When Your Loved One Is Injured or Killed

When Your Loved One Is Injured or Killed

Dealing with the death of a loved one

No man or woman is an island.

Every tragedy ripples throughout many lives.  Our society has recognized this for some time and our laws now reflect this.  Family members such as you may sue for the injuries or death caused to their loved ones.   Many times that compensation is nowhere near what is proper.  But the numbers have moved up in recent years and that is a good thing.

Our firm has obtained millions in compensation over the years for hundreds of “family survivors” of accidents and negligence.   We call such clients FAMILY SURVIVORS because that is what you are:  the negligence of another has blown through your lives too and you have a just claim to compensation.

Are you eligible to make a claim?

Let’s talk a minute about who may sue.  Let us assume that Joanne, age 25, is killed in an accident.  Her parents, if alive, may sue.
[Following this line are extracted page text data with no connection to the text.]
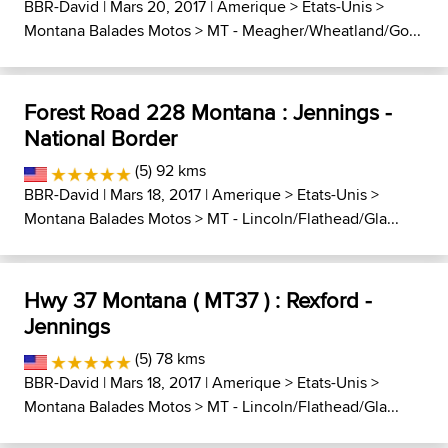
BBR-David
| Mars 20, 2017 |
Amerique
>
Etats-Unis
>
Montana Balades Motos
>
MT - Meagher/Wheatland/Go...
Forest Road 228 Montana : Jennings -
National Border
(5) 92 kms
BBR-David
| Mars 18, 2017 |
Amerique
>
Etats-Unis
>
Montana Balades Motos
>
MT - Lincoln/Flathead/Gla...
Hwy 37 Montana ( MT37 ) : Rexford -
Jennings
(5) 78 kms
BBR-David
| Mars 18, 2017 |
Amerique
>
Etats-Unis
>
Montana Balades Motos
>
MT - Lincoln/Flathead/Gla...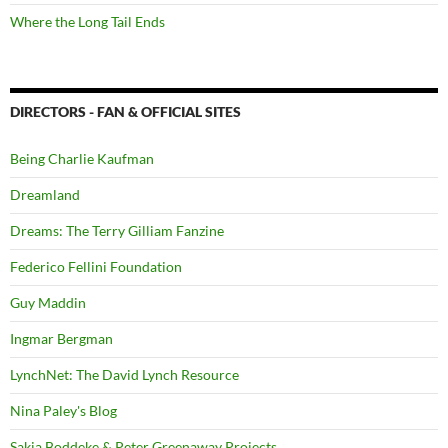
Where the Long Tail Ends
DIRECTORS - FAN & OFFICIAL SITES
Being Charlie Kaufman
Dreamland
Dreams: The Terry Gilliam Fanzine
Federico Fellini Foundation
Guy Maddin
Ingmar Bergman
LynchNet: The David Lynch Resource
Nina Paley's Blog
Sakia Boddeke & Peter Greenaway Projects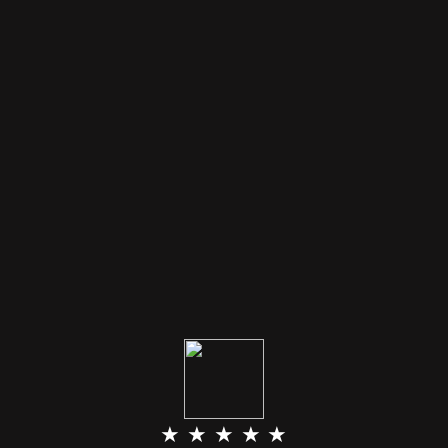
★ ★ ★ ★ ★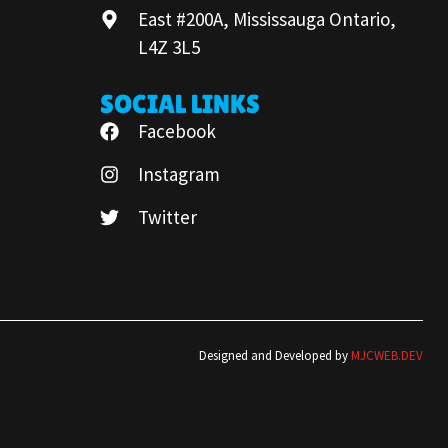
East #200A, Mississauga Ontario,
L4Z 3L5
SOCIAL LINKS
Facebook
Instagram
Twitter
Designed and Developed by
MJCWEB.DEV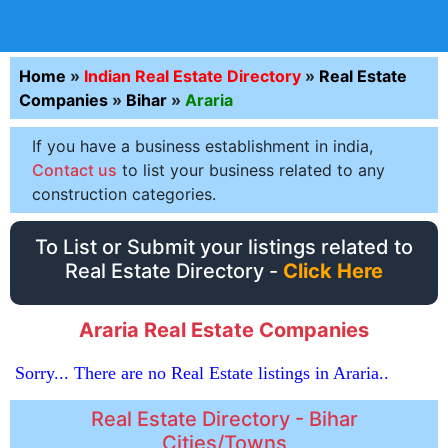
Home
»
Indian Real Estate Directory
»
Real Estate
Companies
»
Bihar
»
Araria
If you have a business establishment in india,
Contact us
to list your business related to any
construction categories.
To List or Submit your listings related to
Real Estate Directory -
Click Here
Araria Real Estate Companies
Sorry... There are no Real Estate listings in Araria..
Real Estate Directory - Bihar
Cities/Towns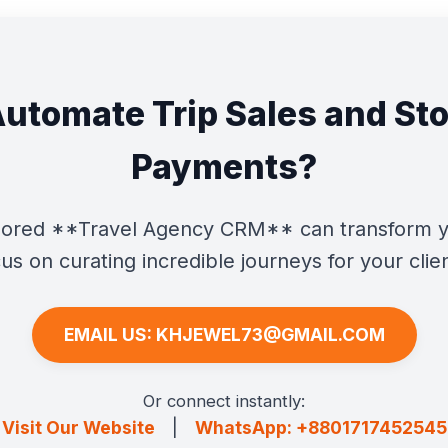
Automate Trip Sales and St
Payments?
ailored **Travel Agency CRM** can transform y
us on curating incredible journeys for your clie
EMAIL US: KHJEWEL73@GMAIL.COM
Or connect instantly:
Visit Our Website
|
WhatsApp: +8801717452545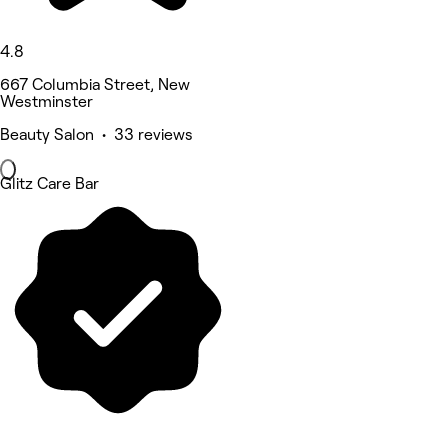
4.8
667 Columbia Street, New
Westminster
Beauty Salon • 33 reviews
Glitz Care Bar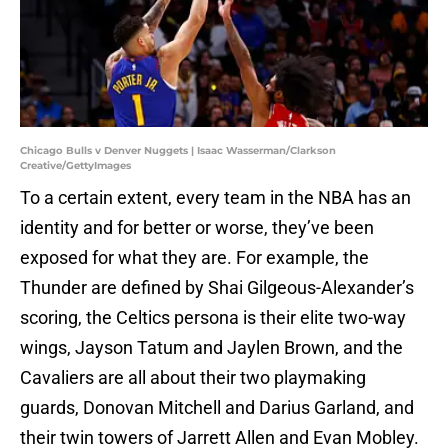
Chicago Bulls v Denver Nuggets | Isaac Wasserman/Clarkson
Creative/GettyImages
To a certain extent, every team in the NBA has an
identity and for better or worse, they’ve been
exposed for what they are. For example, the
Thunder are defined by Shai Gilgeous-Alexander’s
scoring, the Celtics persona is their elite two-way
wings, Jayson Tatum and Jaylen Brown, and the
Cavaliers are all about their two playmaking
guards, Donovan Mitchell and Darius Garland, and
their twin towers of Jarrett Allen and Evan Mobley.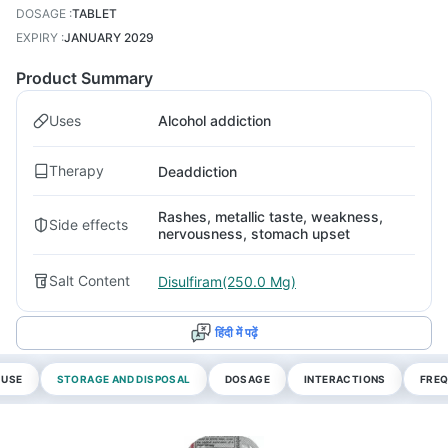
DOSAGE
:
TABLET
EXPIRY
:
JANUARY 2029
Product Summary
Uses
Alcohol addiction
Therapy
Deaddiction
Rashes, metallic taste, weakness,
Side effects
nervousness, stomach upset
Salt Content
Disulfiram(250.0 Mg)
हिंदी में पढ़ें
 USE
STORAGE AND DISPOSAL
DOSAGE
INTERACTIONS
FREQ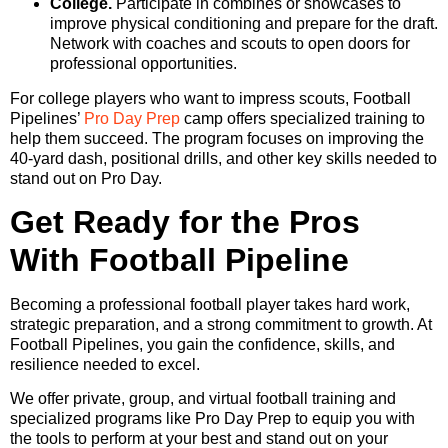
College.
Participate in combines or showcases to
improve physical conditioning and prepare for the draft.
Network with coaches and scouts to open doors for
professional opportunities.
For college players who want to impress scouts, Football
Pipelines’
Pro Day Prep
camp offers specialized training to
help them succeed. The program focuses on improving the
40-yard dash, positional drills, and other key skills needed to
stand out on Pro Day.
Get Ready for the Pros
With Football Pipeline
Becoming a professional football player takes hard work,
strategic preparation, and a strong commitment to growth. At
Football Pipelines, you gain the confidence, skills, and
resilience needed to excel.
We offer private, group, and virtual football training and
specialized programs like Pro Day Prep to equip you with
the tools to perform at your best and stand out on your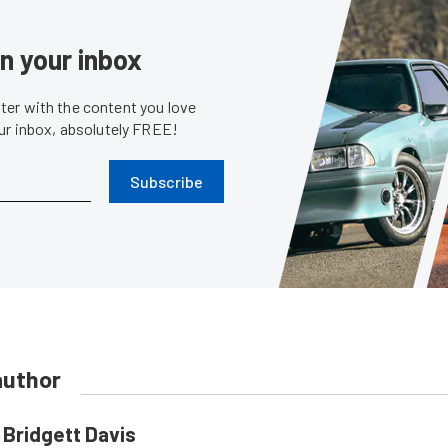
in your inbox
er with the content you love
our inbox, absolutely FREE!
Subscribe
author
Bridgett Davis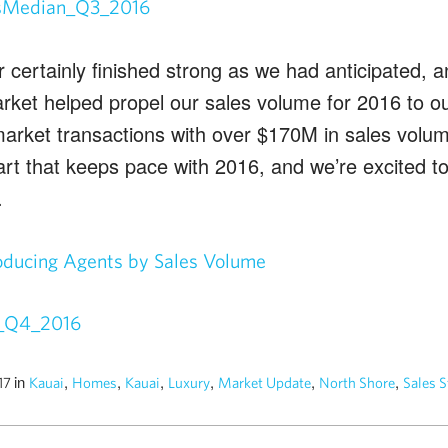
 certainly finished strong as we had anticipated, a
arket helped propel our sales volume for 2016 to o
-market transactions with over $170M in sales volu
tart that keeps pace with 2016, and we’re excited t
.
oducing Agents by Sales Volume
in
,
,
,
,
,
,
017
Kauai
Homes
Kauai
Luxury
Market Update
North Shore
Sales S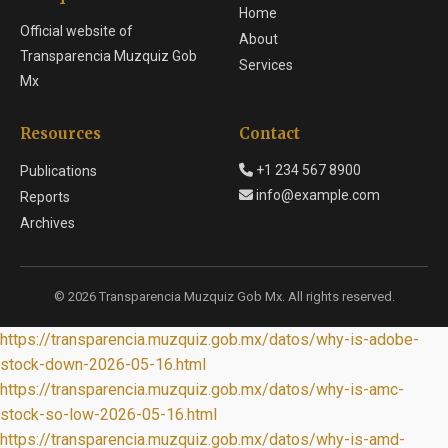
Home
Official website of
About
Transparencia Muzquiz Gob
Services
Mx
Resources
Contact
+1 234 567 8900
Publications
info@example.com
Reports
Archives
© 2026 Transparencia Muzquiz Gob Mx. All rights reserved.
https://transparencia.muzquiz.gob.mx/datos/why-is-adobe-
stock-down-2026-05-16.html
https://transparencia.muzquiz.gob.mx/datos/why-is-amc-
stock-so-low-2026-05-16.html
https://transparencia.muzquiz.gob.mx/datos/why-is-amd-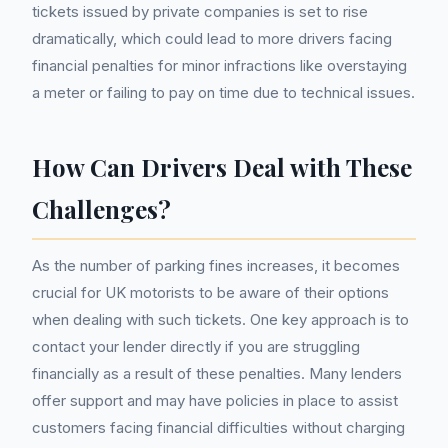
tickets issued by private companies is set to rise
dramatically, which could lead to more drivers facing
financial penalties for minor infractions like overstaying
a meter or failing to pay on time due to technical issues.
How Can Drivers Deal with These
Challenges?
As the number of parking fines increases, it becomes
crucial for UK motorists to be aware of their options
when dealing with such tickets. One key approach is to
contact your lender directly if you are struggling
financially as a result of these penalties. Many lenders
offer support and may have policies in place to assist
customers facing financial difficulties without charging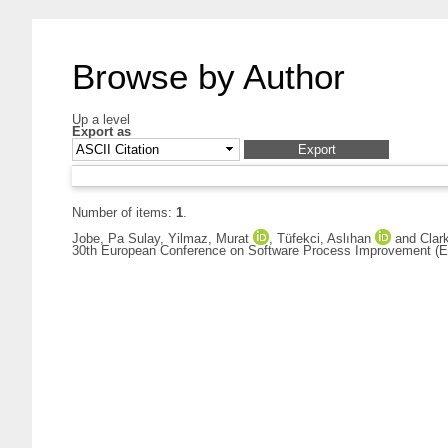
Browse by Author
Up a level
Export as
Number of items:
1
.
Jobe, Pa Sulay
,
Yilmaz, Murat
,
Tüfekci, Aslıhan
and
Clar
30th European Conference on Software Process Improvement (Eu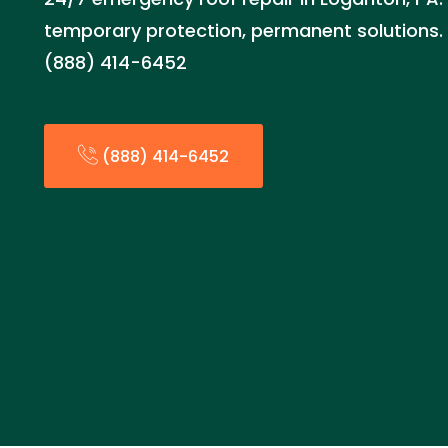
temporary protection, permanent solutions.
(888) 414-6452
(888) 414-6452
Her siblings may as well and her elderly grandmother.  Her married or common law spouse may sue as well.  If she had children of her own, obviously they are eligible too.  If her common law husband had a child by a different relationship, so long as Joanne treated that child parentally, that child has a claim as well.  If she has any such children, as minors they must be represented in court by an adult called a “Litigation Guardian”.  That’s pretty much it – spouses, parents, kids, grandkids and siblings.

Is the quality of the relationship important?

Absolutely.  The court compensates relatives for something called the loss of “CARE, COMPANIONSHIP AND GUIDANCE”.  That can vary from person to person.   The quality of one relationship is different than that of another.  Joanne likely spent a lot of her time caring for her older mom and for her children.  If her siblings live in Edmonton, she was unlikely to have a whole lot of companionship with them.  Ditto if her grandmother lives in Halifax and they only wrote once a year.  If she was completely estranged from her father, he will be entitled to very little since she provided neither care nor companionship nor guidance for him.

What kind of compensation might you receive?

There is an understood bandwidth of compensation in these cases.  If you aim too high, refuse to settle for within that range, go to trial and obtain a sky high number, the Ontario Court of Appeal will just slash that award down.  So it is very important to know the range.  For example, if Joanne had a normal relationship with her BROTHER who lived a hour away, the award would likely be in the range of $7,000 to $10,000.  If she and her MOM were close, her mother may receive something in the range of $50,000 to $70,000 at the most.   As for her LITTLE CHILDREN, not so long ago a jury awarded over $100,000 per child for the loss of a young mother and that was upheld at the Court of Appeal.  If Joanne and her HUSBAND were close, perhaps $100,000 to $110,000 might be awarded to him.

What about financial losses?

Great question.  The answer is yes, they are covered.

  • Personal care:  If you have provided nursing or personal care for your injured relative, you are absolutely entitled to compensation for that as part of the “past and future care costs” to which that relative is entitled.  As part of any court award or settlement there will be a number attributed towards that line item.  If you are spending hours caring for your injured loved one, please ensure you track your time and your out of pocket expenses.  If the claim is significant enough, we will hire an occupational therapist to prepare a formal report of such time spent.
  • Out of pocket expenses generally: If you are out for hotels, mileage, etc, please track those expenses and keep receipts.
  • Loss of income:  If you took a leave from your job to care for your loved one we will track those losses as well.  Obviously, any monies you receive for caregiving will be set off against your income losses.
How can I help your firm to best show the depth of my loss?

Paint for us the absolute best picture you can of your losses:  A photo album of what you used to do together, cards and letters showing a deep relationship;  a statement from you setting forth the contact you had and the guidance or companionship she or he provided.  As noted, a summary of your financial losses, if any, and a summary of the time you have taken to care for your injured family member.